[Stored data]
[Start of Attachment]
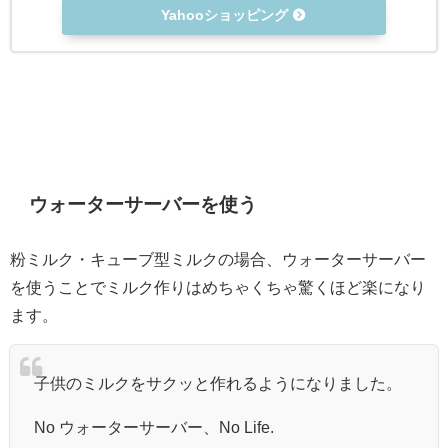
Yahooショッピング
ウォーターサーバーを使う
粉ミルク・キューブ型ミルクの場合、ウォーターサーバー
を使うことでミルク作りはめちゃくちゃ驚くほど楽になり
ます。
子供のミルクをサクッと作れるようになりました。
No ウォーターサーバー、No Life.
[End of Attachment]
# [Task item]
Restate exactly, and only, every line from the one that contains "ウォーターサーバーを使う" through the last line of the records.

# [Output of the exercise]
ウォーターサーバーを使う
粉ミルク・キューブ型ミルクの場合、ウォーターサーバー
を使うことでミルク作りはめちゃくちゃ驚くほど楽になり
ます。
子供のミルクをサクッと作れるようになりました。
No ウォーターサーバー、No Life.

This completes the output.